BEGIN Records for this task
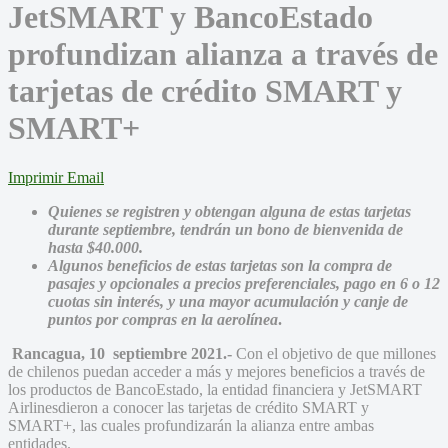
JetSMART y BancoEstado
profundizan alianza a través de
tarjetas de crédito SMART y
SMART+
Imprimir
Email
Quienes se registren y obtengan alguna de estas tarjetas
durante septiembre, tendrán un bono de bienvenida de
hasta $40.000.
Algunos beneficios de estas tarjetas son la compra de
pasajes y opcionales a precios preferenciales, pago en 6 o 12
cuotas sin interés, y una mayor acumulación y canje de
puntos por compras en la aerolínea
.
Rancagua, 10 septiembre 2021.-
Con el objetivo de que millones
de chilenos puedan acceder a más y mejores beneficios a través de
los productos de BancoEstado, la entidad financiera y JetSMART
Airlinesdieron a conocer las tarjetas de crédito SMART y
SMART+, las cuales profundizarán la alianza entre ambas
entidades.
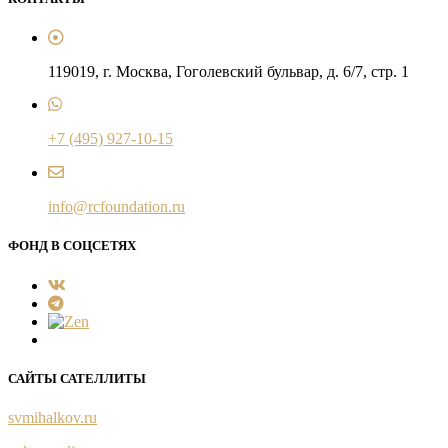
119019, г. Москва, Гоголевский бульвар, д. 6/7, стр. 1
+7 (495) 927-10-15
info@rcfoundation.ru
ФОНД В СОЦСЕТЯХ
САЙТЫ САТЕЛЛИТЫ
svmihalkov.ru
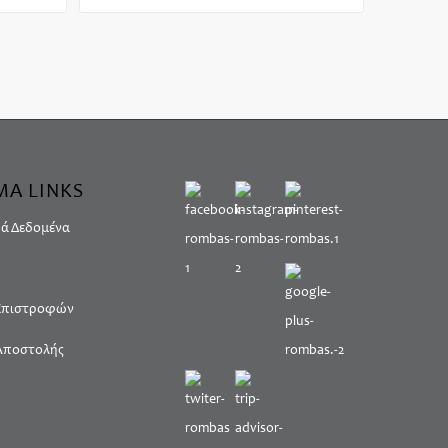
ΜΑ LINKS
ά Δεδομένα
 Επιστροφών
Αποστολής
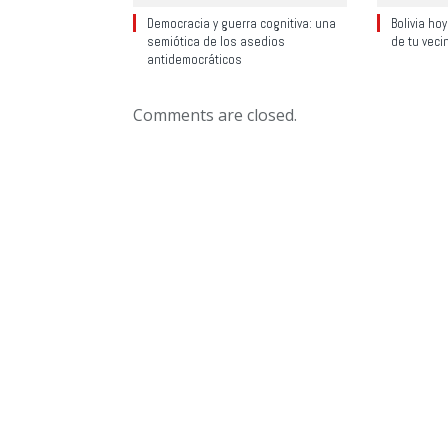
Democracia y guerra cognitiva: una
Bolivia ho
semiótica de los asedios
de tu veci
antidemocráticos
Comments are closed.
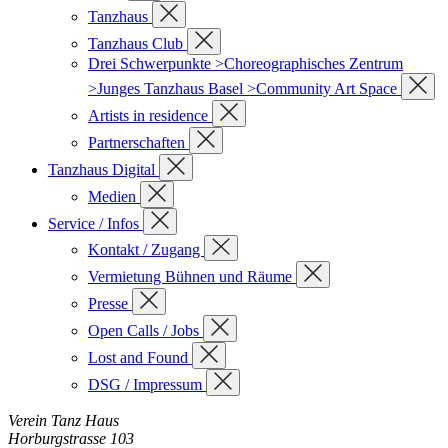
Tanzhaus
Tanzhaus Club
Drei Schwerpunkte >Choreographisches Zentrum
>Junges Tanzhaus Basel >Community Art Space
Artists in residence
Partnerschaften
Tanzhaus Digital
Medien
Service / Infos
Kontakt / Zugang
Vermietung Bühnen und Räume
Presse
Open Calls / Jobs
Lost and Found
DSG / Impressum
Verein Tanz Haus
Horburgstrasse 103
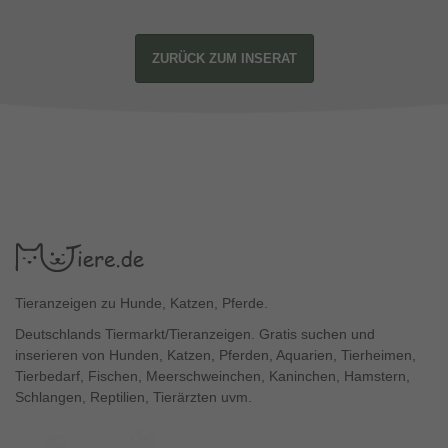
ZURÜCK ZUM INSERAT
Tieranzeigen zu Hunde, Katzen, Pferde.
Deutschlands Tiermarkt/Tieranzeigen. Gratis suchen und
inserieren von Hunden, Katzen, Pferden, Aquarien, Tierheimen,
Tierbedarf, Fischen, Meerschweinchen, Kaninchen, Hamstern,
Schlangen, Reptilien, Tierärzten uvm.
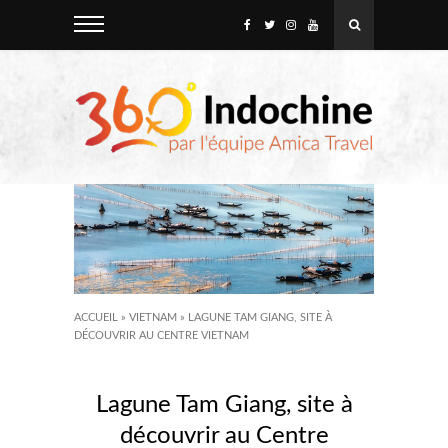
ACCUEIL
»
VIETNAM
»
LAGUNE TAM GIANG, SITE À
DÉCOUVRIR AU CENTRE VIETNAM
Lagune Tam Giang, site à
découvrir au Centre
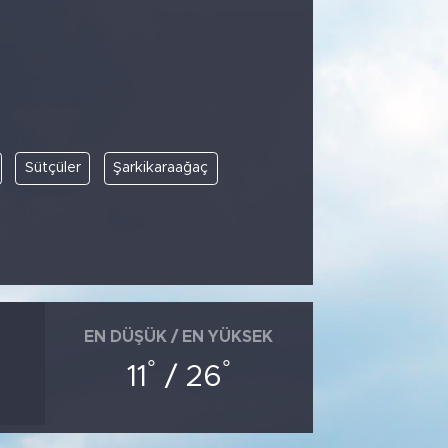
Sütçüler
Şarkikaraağaç
EN DÜŞÜK / EN YÜKSEK
°
°
11
/ 26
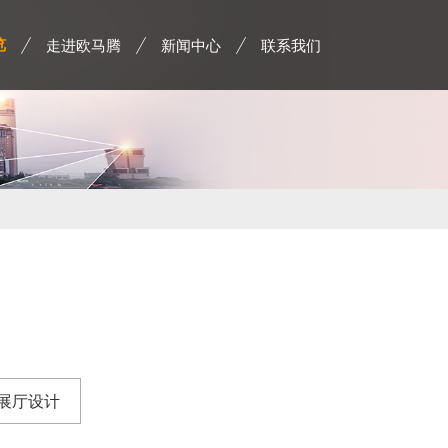
走进欧马腾
新闻中心
联系我们
览
展厅设计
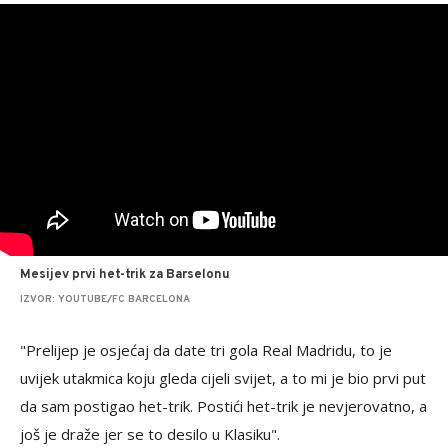
Mesijev prvi het-trik za Barselonu
IZVOR: YOUTUBE/FC BARCELONA
"Prelijep je osjećaj da date tri gola Real Madridu, to je
uvijek utakmica koju gleda cijeli svijet, a to mi je bio prvi put
da sam postigao het-trik. Postići het-trik je nevjerovatno, a
još je draže jer se to desilo u Klasiku".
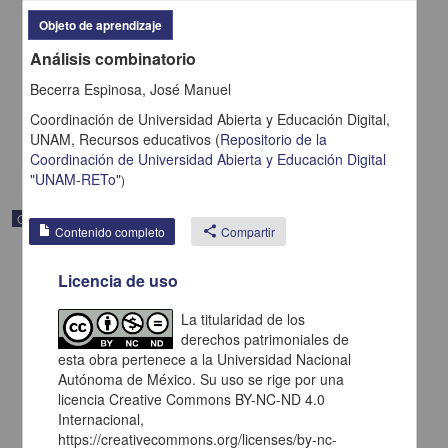
Función Inversa
Objeto de aprendizaje
Becerra Espinosa, José Manuel - Coordinación de Universidad
Análisis combinatorio
Abierta y Educación a Distancia, UNAM; Dirección General de la
Escuela Nacional Preparatoria, UNAM
Becerra Espinosa, José Manuel
2019-09-06
Multidisciplina
Coordinación de Universidad Abierta y Educación Digital,
UNAM,
Recursos educativos
(
Repositorio de la
share
Coordinación de Universidad Abierta y Educación Digital
"UNAM-RETo"
)
Objeto de aprendizaje
Contenido completo
share
Compartir
Licencia de uso
La titularidad de los
derechos patrimoniales de
esta obra pertenece a la Universidad Nacional
Autónoma de México. Su uso se rige por una
licencia Creative Commons BY-NC-ND 4.0
Internacional,
https://creativecommons.org/licenses/by-nc-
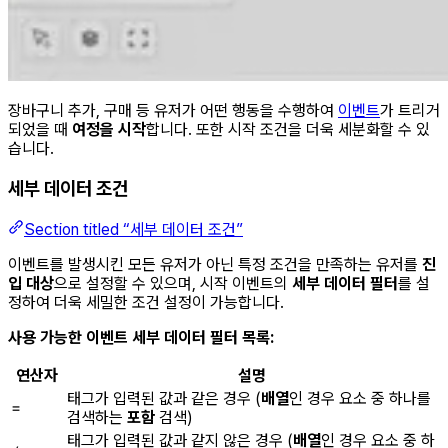
장바구니 추가, 구매 등 유저가 어떤 행동을 수행하여
이벤트
가 트리거
되었을 때
여정을 시작
합니다. 또한 시작 조건을 더욱 세분화할 수 있
습니다.
세부 데이터 조건
Section titled “세부 데이터 조건”
이벤트를 발생시킨 모든 유저가 아닌 특정 조건을 만족하는 유저를
진
입 대상
으로 설정할 수 있으며, 시작 이벤트의
세부 데이터 필터
를 설
정하여 더욱 세밀한 조건 설정이 가능합니다.
사용 가능한 이벤트 세부 데이터 필터 목록:
연산자
설명
태그가 입력된 값과 같은 경우 (
배열
인 경우 요소 중 하나를
=
검색하는
포함
검색)
태그가 입력된 값과 같지 않은 경우 (
배열
인 경우 요소 중 하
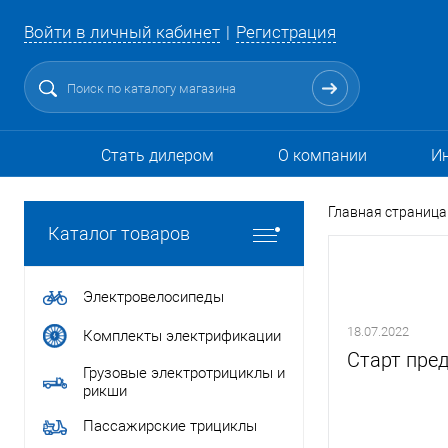
Войти в личный кабинет
Регистрация
Стать дилером
О компании
И
Главная страница
Каталог товаров
Электровелосипеды
18.07.2022
Комплекты электрификации
Старт пред
Грузовые электротрициклы и
рикши
Пассажирские трициклы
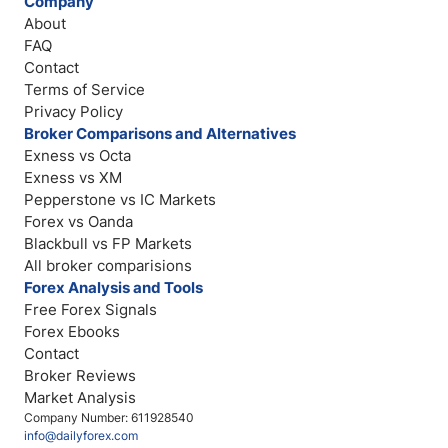
Company
About
FAQ
Contact
Terms of Service
Privacy Policy
Broker Comparisons and Alternatives
Exness vs Octa
Exness vs XM
Pepperstone vs IC Markets
Forex vs Oanda
Blackbull vs FP Markets
All broker comparisions
Forex Analysis and Tools
Free Forex Signals
Forex Ebooks
Contact
Broker Reviews
Market Analysis
Company Number: 611928540
info@dailyforex.com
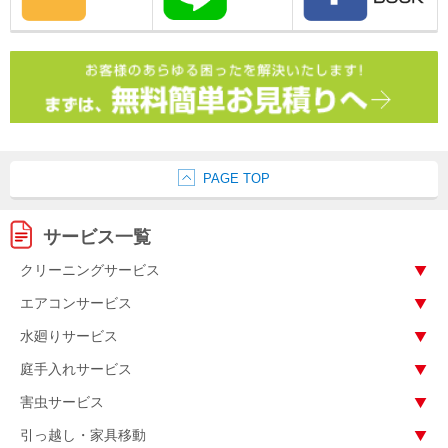
PAGE TOP
サービス一覧
クリーニングサービス
エアコンサービス
水廻りサービス
庭手入れサービス
害虫サービス
引っ越し・家具移動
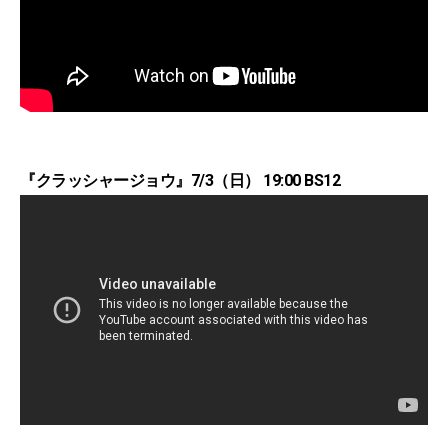
『クラッシャージョウ』7/3（日） 19:00 BS12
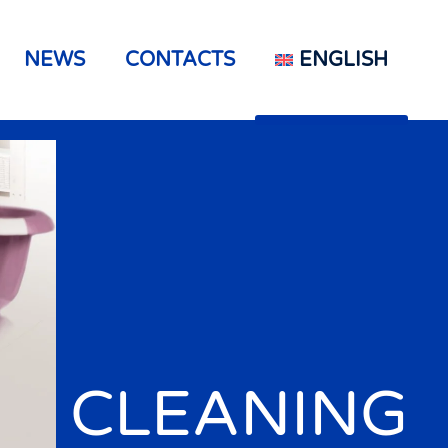
NEWS
CONTACTS
ENGLISH
CLEANING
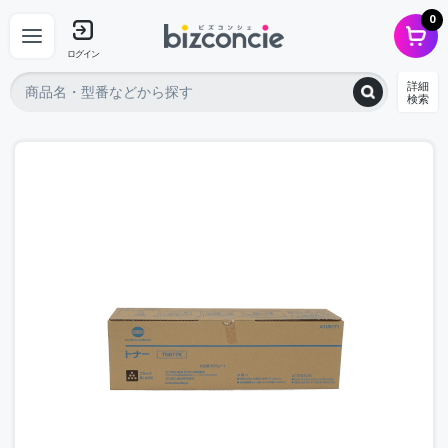
0
ログイン
詳細
検索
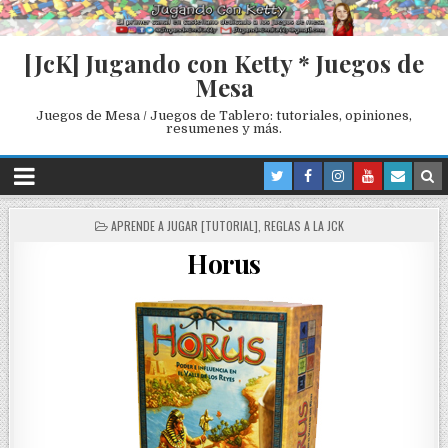
[JcK] Jugando con Ketty * Juegos de
Mesa
Juegos de Mesa / Juegos de Tablero: tutoriales, opiniones,
resumenes y más.
P
APRENDE A JUGAR [TUTORIAL]
,
REGLAS A LA JCK
O
Horus
S
T
E
D
I
N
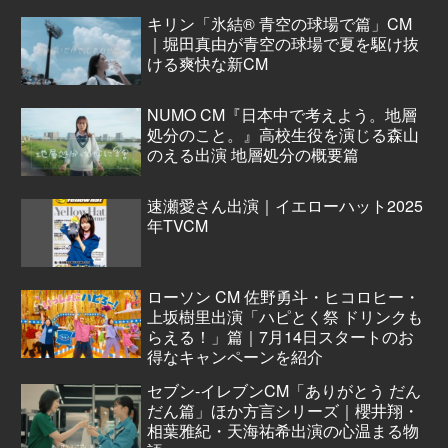
キリン「氷結® 青空の球場で篇」CM
｜堀田真由が青空の球場で夏を駆け抜
ける爽快な新CM
NUMO CM『日本中で考えよう。地層
処分のこと。』高校生役を演じる森山
のえる出演 地層処分の概要篇
速瀬愛さん出演｜イエローハット2025
年TVCM
ローソン CM 佐野勇斗・ヒコロヒー・
上坂樹里出演「ハピとく祭 ドリンクも
らえる！」篇｜7月14日スタートのお
得なキャンペーンを紹介
セブン‐イレブンCM「ありがとう だん
だん篇」ほか方言シリーズ｜櫻井翔・
相葉雅紀・天海祐希出演の心温まる物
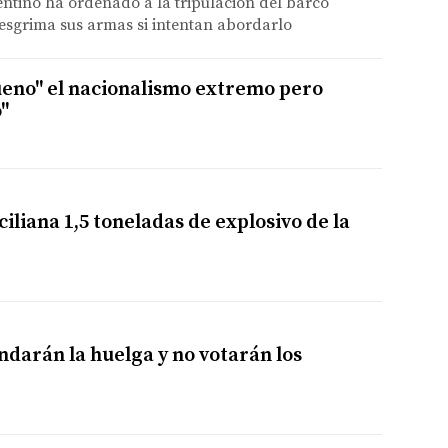
ntino ha ordenado a la tripulación del barco
sgrima sus armas si intentan abordarlo
ueno" el nacionalismo extremo pero
"
ciliana 1,5 toneladas de explosivo de la
ndarán la huelga y no votarán los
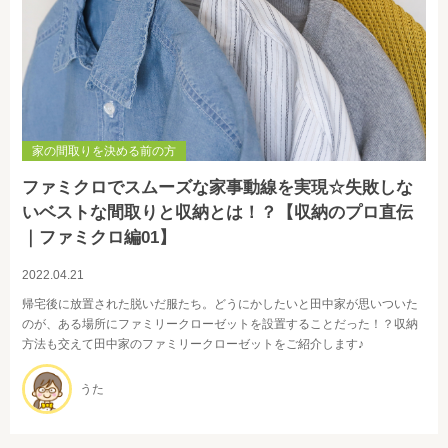
家の間取りを決める前の方
ファミクロでスムーズな家事動線を実現☆失敗しな
いベストな間取りと収納とは！？【収納のプロ直伝
｜ファミクロ編01】
2022.04.21
帰宅後に放置された脱いだ服たち。どうにかしたいと田中家が思いついた
のが、ある場所にファミリークローゼットを設置することだった！？収納
方法も交えて田中家のファミリークローゼットをご紹介します♪
うた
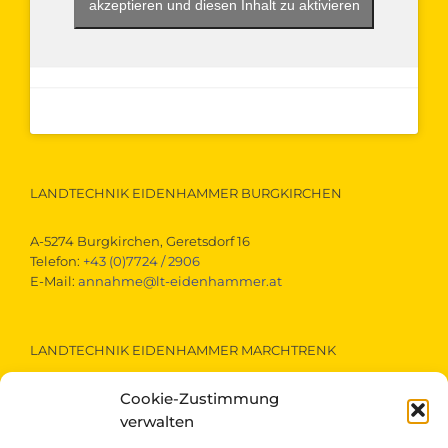
akzeptieren und diesen Inhalt zu aktivieren
LANDTECHNIK EIDENHAMMER BURGKIRCHEN
A-5274 Burgkirchen, Geretsdorf 16
Telefon:
+43 (0)7724 / 2906
E-Mail:
annahme@lt-eidenhammer.at
LANDTECHNIK EIDENHAMMER MARCHTRENK
Cookie-Zustimmung
A-4614 Marchtrenk, Gewerbestraße 15
Telefon:
+43 (0)7243 / 52290
verwalten
E-Mail:
marchtrenk@lt-eidenhammer.at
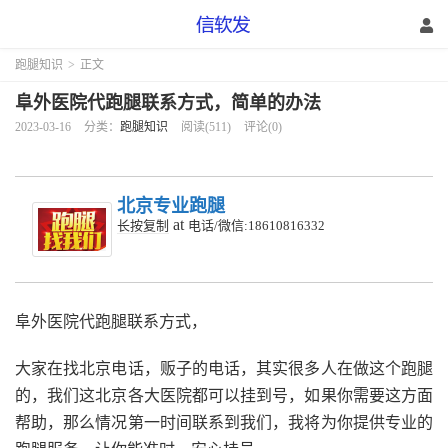
跑腿知识
>
正文
阜外医院代跑腿联系方式，简单的办法
2023-03-16
分类：
跑腿知识
阅读(511)
评论(0)
北京专业跑腿
at
长按复制
电话/微信:18610816332
阜外医院代跑腿联系方式，
大家在找北京电话，贩子的电话，其实很多人在做这个跑腿
的，我们这北京各大医院都可以挂到号，如果你需要这方面
帮助，那么情况第一时间联系到我们，我将为你提供专业的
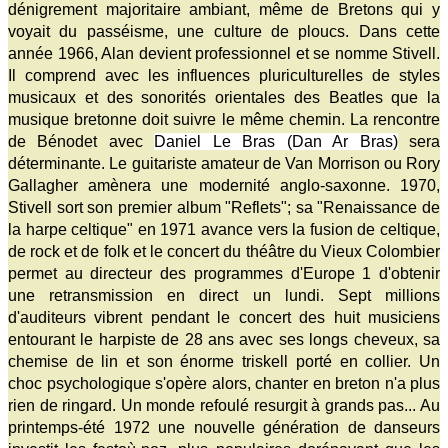
dénigrement majoritaire ambiant, même de Bretons qui y
voyait du passéisme, une culture de ploucs. Dans cette
année 1966, Alan devient professionnel et se nomme Stivell.
Il comprend avec les influences pluriculturelles de styles
musicaux et des sonorités orientales des Beatles que la
musique bretonne doit suivre le même chemin. La rencontre
de Bénodet avec
Daniel Le Bras (Dan Ar Bras)
sera
déterminante. Le guitariste amateur de Van Morrison ou Rory
Gallagher amènera une modernité anglo-saxonne. 1970,
Stivell sort son premier album "Reflets"; sa "Renaissance de
la harpe celtique" en 1971 avance vers la fusion de celtique,
de rock et de folk et le concert du théâtre du Vieux Colombier
permet au directeur des programmes d'Europe 1 d'obtenir
une retransmission en direct un lundi. Sept millions
d'auditeurs vibrent pendant le concert des huit musiciens
entourant le harpiste de 28 ans avec ses longs cheveux, sa
chemise de lin et son énorme triskell porté en collier. Un
choc psychologique s'opère alors, chanter en breton n'a plus
rien de ringard. Un monde refoulé resurgit à grands pas... Au
printemps-été 1972 une nouvelle génération de danseurs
END Records for this task
Exercise instructions: Up to and including the line containing "Escuela Nacional Preparatoria, UNAM", quote each line of the entries above from the very first, please, exactly and without images.

Expected answer:
JetSMART y BancoEstado
profundizan alianza a través de
tarjetas de crédito SMART y
SMART+
Imprimir
Email
Quienes se registren y obtengan alguna de estas tarjetas
durante septiembre, tendrán un bono de bienvenida de
hasta $40.000.
Algunos beneficios de estas tarjetas son la compra de
pasajes y opcionales a precios preferenciales, pago en 6 o 12
cuotas sin interés, y una mayor acumulación y canje de
puntos por compras en la aerolínea
.
Rancagua, 10 septiembre 2021.-
Con el objetivo de que millones
de chilenos puedan acceder a más y mejores beneficios a través de
los productos de BancoEstado, la entidad financiera y JetSMART
Airlinesdieron a conocer las tarjetas de crédito SMART y
SMART+, las cuales profundizarán la alianza entre ambas
entidades.
119019, г. Москва, Гоголевский бульвар, д. 6/7, стр. 1
+7 (495) 927-10-15
info@rcfoundation.ru
ФОНД В СОЦСЕТЯХ
САЙТЫ САТЕЛЛИТЫ
svmihalkov.ru
ΜΑ LINKS
ά Δεδομένα
 Επιστροφών
Αποστολής
Democracia y guerra cognitiva: una
Bolivia ho
semiótica de los asedios
de tu veci
antidemocráticos
Comments are closed.
Tanzhaus
Tanzhaus Club
Drei Schwerpunkte >Choreographisches Zentrum
>Junges Tanzhaus Basel >Community Art Space
Artists in residence
Partnerschaften
Tanzhaus Digital
Medien
Service / Infos
Kontakt / Zugang
Vermietung Bühnen und Räume
Presse
Open Calls / Jobs
Lost and Found
DSG / Impressum
Verein Tanz Haus
Horburgstrasse 103
ZURÜCK ZUM INSERAT
Tieranzeigen zu Hunde, Katzen, Pferde.
Deutschlands Tiermarkt/Tieranzeigen. Gratis suchen und
inserieren von Hunden, Katzen, Pferden, Aquarien, Tierheimen,
Tierbedarf, Fischen, Meerschweinchen, Kaninchen, Hamstern,
Schlangen, Reptilien, Tierärzten uvm.
ACCUEIL
»
VIETNAM
»
LAGUNE TAM GIANG, SITE À
DÉCOUVRIR AU CENTRE VIETNAM
Lagune Tam Giang, site à
découvrir au Centre
Sütçüler
Şarkikaraağaç
EN DÜŞÜK / EN YÜKSEK
°
°
11
/ 26
走进欧马腾
新闻中心
联系我们
览
展厅设计
Mesijev prvi het-trik za Barselonu
IZVOR: YOUTUBE/FC BARCELONA
"Prelijep je osjećaj da date tri gola Real Madridu, to je
uvijek utakmica koju gleda cijeli svijet, a to mi je bio prvi put
da sam postigao het-trik. Postići het-trik je nevjerovatno, a
još je draže jer se to desilo u Klasiku".
Función Inversa
Objeto de aprendizaje
Becerra Espinosa, José Manuel - Coordinación de Universidad
Análisis combinatorio
Abierta y Educación a Distancia, UNAM; Dirección General de la
Escuela Nacional Preparatoria, UNAM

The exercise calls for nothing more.